Public finance is generally concerned with public good .It is a other way to speak public good . "Public goods" is a cause of market failure. The basic problem is that some goods have special characteristics which make it difficult for firms to make money by trying to produce and sell the goods. At the same time people often want these goods.
For instance, one defining characteristics of a public good is that a person's consumption of it will not make it unavailable for another person. This is known as non-rivalry in consumption. GPS signals have this property: My use of GPS signals will not prevent you from also using the signals. This is different from many other goods: If I drink a can of coke, you cannot drink the same can!
A second defining property of a public good is that once it is provided, nobody can be prevented from using it (non-excludable): Once GPS signals are provided, everybody can use the signal regardless of whether they pay for it or not.
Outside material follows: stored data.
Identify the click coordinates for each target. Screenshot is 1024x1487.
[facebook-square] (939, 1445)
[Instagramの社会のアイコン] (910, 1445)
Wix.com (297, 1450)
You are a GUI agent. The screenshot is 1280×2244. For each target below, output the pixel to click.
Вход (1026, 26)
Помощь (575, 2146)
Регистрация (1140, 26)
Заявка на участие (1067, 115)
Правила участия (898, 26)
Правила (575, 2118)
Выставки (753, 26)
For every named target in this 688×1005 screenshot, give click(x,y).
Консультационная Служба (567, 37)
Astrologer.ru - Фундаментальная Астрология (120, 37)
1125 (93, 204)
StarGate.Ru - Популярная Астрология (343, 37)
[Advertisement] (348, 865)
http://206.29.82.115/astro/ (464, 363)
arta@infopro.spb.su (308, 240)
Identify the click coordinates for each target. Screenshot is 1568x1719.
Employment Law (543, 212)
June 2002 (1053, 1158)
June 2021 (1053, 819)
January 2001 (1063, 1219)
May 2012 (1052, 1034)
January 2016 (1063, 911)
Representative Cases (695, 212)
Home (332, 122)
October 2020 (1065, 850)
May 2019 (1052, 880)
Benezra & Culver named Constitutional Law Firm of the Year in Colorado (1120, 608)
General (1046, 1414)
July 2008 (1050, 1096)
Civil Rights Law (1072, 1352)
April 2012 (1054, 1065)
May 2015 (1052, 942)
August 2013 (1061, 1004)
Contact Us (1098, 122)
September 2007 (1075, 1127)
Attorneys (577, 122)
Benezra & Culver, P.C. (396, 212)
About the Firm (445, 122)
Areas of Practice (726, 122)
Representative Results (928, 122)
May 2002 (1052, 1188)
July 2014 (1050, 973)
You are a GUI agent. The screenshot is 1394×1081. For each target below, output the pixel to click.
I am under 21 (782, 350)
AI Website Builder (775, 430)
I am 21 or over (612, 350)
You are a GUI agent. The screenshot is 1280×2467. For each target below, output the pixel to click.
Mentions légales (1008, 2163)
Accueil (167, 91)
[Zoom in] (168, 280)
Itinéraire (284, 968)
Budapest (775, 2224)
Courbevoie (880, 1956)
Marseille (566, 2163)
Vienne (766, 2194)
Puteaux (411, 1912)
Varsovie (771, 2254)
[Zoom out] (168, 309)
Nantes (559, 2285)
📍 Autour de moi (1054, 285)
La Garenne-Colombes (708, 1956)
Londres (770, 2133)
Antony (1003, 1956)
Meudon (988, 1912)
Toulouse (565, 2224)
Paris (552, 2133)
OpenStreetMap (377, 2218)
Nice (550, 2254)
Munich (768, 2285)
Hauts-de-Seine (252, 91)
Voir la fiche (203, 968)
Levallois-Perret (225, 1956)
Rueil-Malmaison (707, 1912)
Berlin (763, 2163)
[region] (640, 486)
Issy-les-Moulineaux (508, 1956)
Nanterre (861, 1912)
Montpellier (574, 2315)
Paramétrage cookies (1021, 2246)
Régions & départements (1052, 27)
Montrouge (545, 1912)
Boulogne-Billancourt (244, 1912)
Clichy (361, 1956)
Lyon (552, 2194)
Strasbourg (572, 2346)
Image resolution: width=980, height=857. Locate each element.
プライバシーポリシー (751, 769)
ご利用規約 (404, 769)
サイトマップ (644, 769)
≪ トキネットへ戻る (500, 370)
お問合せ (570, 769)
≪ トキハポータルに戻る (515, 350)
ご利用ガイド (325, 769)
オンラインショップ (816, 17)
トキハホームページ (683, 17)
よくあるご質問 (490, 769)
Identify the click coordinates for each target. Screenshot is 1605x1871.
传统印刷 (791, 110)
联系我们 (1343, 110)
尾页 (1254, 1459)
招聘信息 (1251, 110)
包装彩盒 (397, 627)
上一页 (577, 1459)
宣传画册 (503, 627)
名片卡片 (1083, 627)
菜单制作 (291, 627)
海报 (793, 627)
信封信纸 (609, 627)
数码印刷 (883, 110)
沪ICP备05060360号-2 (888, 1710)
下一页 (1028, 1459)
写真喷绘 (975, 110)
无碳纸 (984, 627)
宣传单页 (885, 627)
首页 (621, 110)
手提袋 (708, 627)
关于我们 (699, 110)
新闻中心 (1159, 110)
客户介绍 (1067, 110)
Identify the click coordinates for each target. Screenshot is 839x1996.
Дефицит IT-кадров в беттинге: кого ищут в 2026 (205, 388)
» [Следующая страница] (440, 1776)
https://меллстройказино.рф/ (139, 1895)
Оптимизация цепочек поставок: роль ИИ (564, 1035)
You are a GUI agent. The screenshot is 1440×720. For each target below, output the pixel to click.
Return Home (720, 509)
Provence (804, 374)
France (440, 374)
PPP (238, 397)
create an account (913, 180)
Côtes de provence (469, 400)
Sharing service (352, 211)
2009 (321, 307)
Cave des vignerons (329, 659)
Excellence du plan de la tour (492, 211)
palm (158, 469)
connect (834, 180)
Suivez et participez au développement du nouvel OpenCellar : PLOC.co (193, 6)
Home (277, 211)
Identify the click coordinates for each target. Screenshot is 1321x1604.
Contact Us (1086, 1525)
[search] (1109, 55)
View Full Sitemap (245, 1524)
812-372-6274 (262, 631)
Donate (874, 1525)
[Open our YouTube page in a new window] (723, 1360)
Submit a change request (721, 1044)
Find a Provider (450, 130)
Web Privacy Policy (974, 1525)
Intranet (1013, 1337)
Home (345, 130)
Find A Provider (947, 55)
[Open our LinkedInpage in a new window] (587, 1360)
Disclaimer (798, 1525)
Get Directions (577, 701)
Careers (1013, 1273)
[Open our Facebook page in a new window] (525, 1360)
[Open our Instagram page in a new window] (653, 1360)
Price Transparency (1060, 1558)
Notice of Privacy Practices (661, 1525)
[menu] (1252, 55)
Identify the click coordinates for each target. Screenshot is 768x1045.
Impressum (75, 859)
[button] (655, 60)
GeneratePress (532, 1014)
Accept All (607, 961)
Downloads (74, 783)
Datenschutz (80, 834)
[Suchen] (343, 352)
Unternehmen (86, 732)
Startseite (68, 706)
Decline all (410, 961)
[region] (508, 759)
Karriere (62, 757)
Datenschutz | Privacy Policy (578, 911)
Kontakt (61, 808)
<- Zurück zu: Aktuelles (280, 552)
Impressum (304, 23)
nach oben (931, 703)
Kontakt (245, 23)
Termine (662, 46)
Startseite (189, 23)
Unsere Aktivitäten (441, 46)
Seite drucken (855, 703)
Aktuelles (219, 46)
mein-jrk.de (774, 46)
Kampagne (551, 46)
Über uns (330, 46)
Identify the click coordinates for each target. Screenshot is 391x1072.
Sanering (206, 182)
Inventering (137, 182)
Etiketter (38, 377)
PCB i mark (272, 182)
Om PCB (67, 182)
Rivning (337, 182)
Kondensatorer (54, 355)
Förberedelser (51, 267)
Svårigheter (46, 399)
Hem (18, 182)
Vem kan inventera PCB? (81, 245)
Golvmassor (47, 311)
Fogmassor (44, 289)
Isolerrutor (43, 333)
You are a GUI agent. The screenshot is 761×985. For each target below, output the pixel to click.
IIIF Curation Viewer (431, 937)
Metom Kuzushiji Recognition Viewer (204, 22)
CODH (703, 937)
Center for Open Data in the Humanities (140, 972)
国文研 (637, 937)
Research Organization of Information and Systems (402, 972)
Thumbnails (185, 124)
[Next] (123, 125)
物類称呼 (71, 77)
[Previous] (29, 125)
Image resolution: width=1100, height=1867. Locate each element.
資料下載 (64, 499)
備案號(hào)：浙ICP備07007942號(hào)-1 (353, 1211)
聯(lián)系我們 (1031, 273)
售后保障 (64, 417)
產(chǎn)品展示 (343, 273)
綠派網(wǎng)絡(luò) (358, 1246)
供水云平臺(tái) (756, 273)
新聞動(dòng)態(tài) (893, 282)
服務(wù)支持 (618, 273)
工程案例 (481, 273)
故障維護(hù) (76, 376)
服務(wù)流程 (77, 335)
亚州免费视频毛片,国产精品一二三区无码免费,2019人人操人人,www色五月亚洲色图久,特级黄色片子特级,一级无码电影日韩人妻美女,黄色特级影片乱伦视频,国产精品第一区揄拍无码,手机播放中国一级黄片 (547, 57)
A good with these properties (non-rivalry and non-excludability) will usually not be provided in the market because nobody can make profit from producing it. There are some exceptions to this. For instance, if the value of the good is very high to one person, it may still be provided since the person will pay for it even when it means that others will also enjoy it for free. It may also be possible to tie the good to other things which you can make money off. For instance advertisement to provide free TV content in the days when the signals were free. It could also be possible to provide these public goods outside the market by voluntary contribution and social shaming of people who do not contribute.
But in general, the two properties do create a situation in which people want something (and are willing to pay for it), but no firm will find it profitable to provide the good.
It is important to distinguish the definition of public goods used above, from the popular use of the term public goods. Health, education and so on are not public goods in the technical sense. It is perfectly possible to prevent people who do not pay from going to school. Also health services can often be restriced to those who pay. Defense is a slightly better example. Once it is provided in a country it is difficult to say that you are only going to defend those who (voluntarily) pay for it.
Some goods have only one of the properties. This also create market failures. For instance, goods that have zero marginal cost (non-excludable) should be provided a zero price, but this will not happen in a free market. Let’s say you could scramble GPS signals so that only those who pay for it will get it. Now you can make people pay for it, but technically charging a price for something that does not cost anything to provide additional units of, is not a good outcome.
In short, public goods cause market failure. People want the goods, but no firms will find it profitable to produce these goods because they can be enjoyed for free once they are provided and they cannot prevent this from happening. To provide these goods then, we must either rely on governments who can force people to pay (tax to finance the military), or voluntary associations based on social norms (which may or may not work in different situations).